■ What you will do: The records below must be reproduced in full and without error.

■ Data shown:
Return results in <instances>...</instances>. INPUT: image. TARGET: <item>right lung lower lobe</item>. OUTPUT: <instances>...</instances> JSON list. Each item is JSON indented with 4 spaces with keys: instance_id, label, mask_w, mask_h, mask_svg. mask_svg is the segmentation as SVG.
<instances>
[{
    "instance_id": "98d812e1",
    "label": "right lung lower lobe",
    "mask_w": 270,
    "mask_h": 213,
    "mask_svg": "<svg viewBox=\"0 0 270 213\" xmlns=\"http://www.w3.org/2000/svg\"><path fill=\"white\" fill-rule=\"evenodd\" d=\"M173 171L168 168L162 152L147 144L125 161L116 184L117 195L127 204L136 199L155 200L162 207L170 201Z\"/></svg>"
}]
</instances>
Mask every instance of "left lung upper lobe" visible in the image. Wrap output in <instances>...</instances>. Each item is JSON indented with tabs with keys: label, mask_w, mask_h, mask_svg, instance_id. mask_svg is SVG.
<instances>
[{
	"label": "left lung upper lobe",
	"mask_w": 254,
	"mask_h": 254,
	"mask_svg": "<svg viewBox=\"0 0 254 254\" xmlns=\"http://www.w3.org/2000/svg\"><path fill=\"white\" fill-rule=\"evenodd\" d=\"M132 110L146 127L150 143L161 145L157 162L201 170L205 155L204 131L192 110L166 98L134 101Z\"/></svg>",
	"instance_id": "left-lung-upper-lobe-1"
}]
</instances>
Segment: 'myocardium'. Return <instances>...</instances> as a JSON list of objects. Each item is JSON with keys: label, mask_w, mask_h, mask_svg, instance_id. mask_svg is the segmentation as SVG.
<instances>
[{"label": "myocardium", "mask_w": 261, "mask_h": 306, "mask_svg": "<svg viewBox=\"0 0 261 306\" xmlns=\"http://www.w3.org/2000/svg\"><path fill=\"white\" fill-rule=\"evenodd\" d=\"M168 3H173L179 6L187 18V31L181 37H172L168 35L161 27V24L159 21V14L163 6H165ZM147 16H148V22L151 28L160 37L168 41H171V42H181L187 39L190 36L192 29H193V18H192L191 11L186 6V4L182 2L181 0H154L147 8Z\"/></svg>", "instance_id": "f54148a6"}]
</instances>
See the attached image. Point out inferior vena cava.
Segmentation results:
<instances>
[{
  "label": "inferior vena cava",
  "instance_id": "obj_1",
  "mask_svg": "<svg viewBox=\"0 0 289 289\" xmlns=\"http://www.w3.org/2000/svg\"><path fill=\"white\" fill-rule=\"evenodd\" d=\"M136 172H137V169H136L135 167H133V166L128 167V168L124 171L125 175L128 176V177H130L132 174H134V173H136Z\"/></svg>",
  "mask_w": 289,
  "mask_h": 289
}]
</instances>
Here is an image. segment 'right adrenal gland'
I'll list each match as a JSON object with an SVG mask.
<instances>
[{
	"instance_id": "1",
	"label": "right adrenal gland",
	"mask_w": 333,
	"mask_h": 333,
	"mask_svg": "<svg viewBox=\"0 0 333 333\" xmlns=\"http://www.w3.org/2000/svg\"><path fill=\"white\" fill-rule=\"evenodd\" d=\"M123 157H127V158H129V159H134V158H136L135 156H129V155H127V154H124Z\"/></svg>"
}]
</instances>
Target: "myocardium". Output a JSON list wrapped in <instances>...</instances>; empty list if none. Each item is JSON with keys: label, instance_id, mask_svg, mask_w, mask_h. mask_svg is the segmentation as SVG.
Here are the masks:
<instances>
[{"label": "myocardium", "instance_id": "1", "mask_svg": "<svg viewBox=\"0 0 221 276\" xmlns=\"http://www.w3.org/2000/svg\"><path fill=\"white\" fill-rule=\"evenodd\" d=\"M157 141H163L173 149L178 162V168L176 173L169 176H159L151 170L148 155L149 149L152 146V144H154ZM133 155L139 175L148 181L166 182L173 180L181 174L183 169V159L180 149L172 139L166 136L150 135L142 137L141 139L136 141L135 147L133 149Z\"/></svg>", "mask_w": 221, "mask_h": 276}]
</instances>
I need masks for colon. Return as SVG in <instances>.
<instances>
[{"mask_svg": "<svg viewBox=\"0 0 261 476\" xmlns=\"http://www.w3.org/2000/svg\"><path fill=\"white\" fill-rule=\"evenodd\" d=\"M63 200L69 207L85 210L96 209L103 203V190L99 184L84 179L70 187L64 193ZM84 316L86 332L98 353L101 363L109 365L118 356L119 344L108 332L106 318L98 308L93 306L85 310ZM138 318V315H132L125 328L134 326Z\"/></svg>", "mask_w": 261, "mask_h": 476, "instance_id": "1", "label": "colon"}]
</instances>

■ The answer:
Return results in <instances>...</instances>. INPUT: image. TARGET: <item>right lung lower lobe</item>. OUTPUT: <instances>...</instances> JSON list. Each item is JSON indented with 4 spaces with keys: instance_id, label, mask_w, mask_h, mask_svg. mask_svg is the segmentation as SVG.
<instances>
[{
    "instance_id": "98d812e1",
    "label": "right lung lower lobe",
    "mask_w": 270,
    "mask_h": 213,
    "mask_svg": "<svg viewBox=\"0 0 270 213\" xmlns=\"http://www.w3.org/2000/svg\"><path fill=\"white\" fill-rule=\"evenodd\" d=\"M173 171L168 168L162 152L147 144L125 161L116 184L117 195L127 204L136 199L155 200L162 207L170 201Z\"/></svg>"
}]
</instances>
Mask every instance of "left lung upper lobe" visible in the image. Wrap output in <instances>...</instances>. Each item is JSON indented with tabs with keys: label, mask_w, mask_h, mask_svg, instance_id. mask_svg is SVG.
<instances>
[{
	"label": "left lung upper lobe",
	"mask_w": 254,
	"mask_h": 254,
	"mask_svg": "<svg viewBox=\"0 0 254 254\" xmlns=\"http://www.w3.org/2000/svg\"><path fill=\"white\" fill-rule=\"evenodd\" d=\"M132 110L146 127L150 143L161 145L157 162L201 170L205 155L204 131L192 110L166 98L134 101Z\"/></svg>",
	"instance_id": "left-lung-upper-lobe-1"
}]
</instances>
Segment: 'myocardium'. Return <instances>...</instances> as a JSON list of objects. Each item is JSON with keys: label, mask_w, mask_h, mask_svg, instance_id. mask_svg is the segmentation as SVG.
<instances>
[{"label": "myocardium", "mask_w": 261, "mask_h": 306, "mask_svg": "<svg viewBox=\"0 0 261 306\" xmlns=\"http://www.w3.org/2000/svg\"><path fill=\"white\" fill-rule=\"evenodd\" d=\"M168 3H173L179 6L187 18V31L181 37H172L168 35L161 27V24L159 21V14L163 6H165ZM147 16H148V22L151 28L160 37L168 41H171V42H181L187 39L190 36L192 29H193V18H192L191 11L186 6V4L182 2L181 0H154L147 8Z\"/></svg>", "instance_id": "f54148a6"}]
</instances>
See the attached image. Point out inferior vena cava.
Segmentation results:
<instances>
[{
  "label": "inferior vena cava",
  "instance_id": "obj_1",
  "mask_svg": "<svg viewBox=\"0 0 289 289\" xmlns=\"http://www.w3.org/2000/svg\"><path fill=\"white\" fill-rule=\"evenodd\" d=\"M136 172H137V169H136L135 167H133V166L128 167V168L124 171L125 175L128 176V177H130L132 174H134V173H136Z\"/></svg>",
  "mask_w": 289,
  "mask_h": 289
}]
</instances>
Here is an image. segment 'right adrenal gland'
I'll list each match as a JSON object with an SVG mask.
<instances>
[{
	"instance_id": "1",
	"label": "right adrenal gland",
	"mask_w": 333,
	"mask_h": 333,
	"mask_svg": "<svg viewBox=\"0 0 333 333\" xmlns=\"http://www.w3.org/2000/svg\"><path fill=\"white\" fill-rule=\"evenodd\" d=\"M123 157H127V158H129V159H134V158H136L135 156H129V155H127V154H124Z\"/></svg>"
}]
</instances>
Target: "myocardium". Output a JSON list wrapped in <instances>...</instances>; empty list if none. Each item is JSON with keys: label, instance_id, mask_svg, mask_w, mask_h. mask_svg is the segmentation as SVG.
Here are the masks:
<instances>
[{"label": "myocardium", "instance_id": "1", "mask_svg": "<svg viewBox=\"0 0 221 276\" xmlns=\"http://www.w3.org/2000/svg\"><path fill=\"white\" fill-rule=\"evenodd\" d=\"M157 141H163L173 149L178 162V168L176 173L169 176H159L151 170L148 155L149 149L152 146V144H154ZM133 155L139 175L148 181L166 182L173 180L181 174L183 169V159L180 149L172 139L166 136L150 135L142 137L141 139L136 141L135 147L133 149Z\"/></svg>", "mask_w": 221, "mask_h": 276}]
</instances>
I need masks for colon. Return as SVG in <instances>.
<instances>
[{"mask_svg": "<svg viewBox=\"0 0 261 476\" xmlns=\"http://www.w3.org/2000/svg\"><path fill=\"white\" fill-rule=\"evenodd\" d=\"M63 200L69 207L85 210L96 209L103 203V190L99 184L84 179L70 187L64 193ZM84 316L86 332L98 353L101 363L109 365L118 356L119 344L108 332L106 318L98 308L93 306L85 310ZM138 318V315H132L125 328L134 326Z\"/></svg>", "mask_w": 261, "mask_h": 476, "instance_id": "1", "label": "colon"}]
</instances>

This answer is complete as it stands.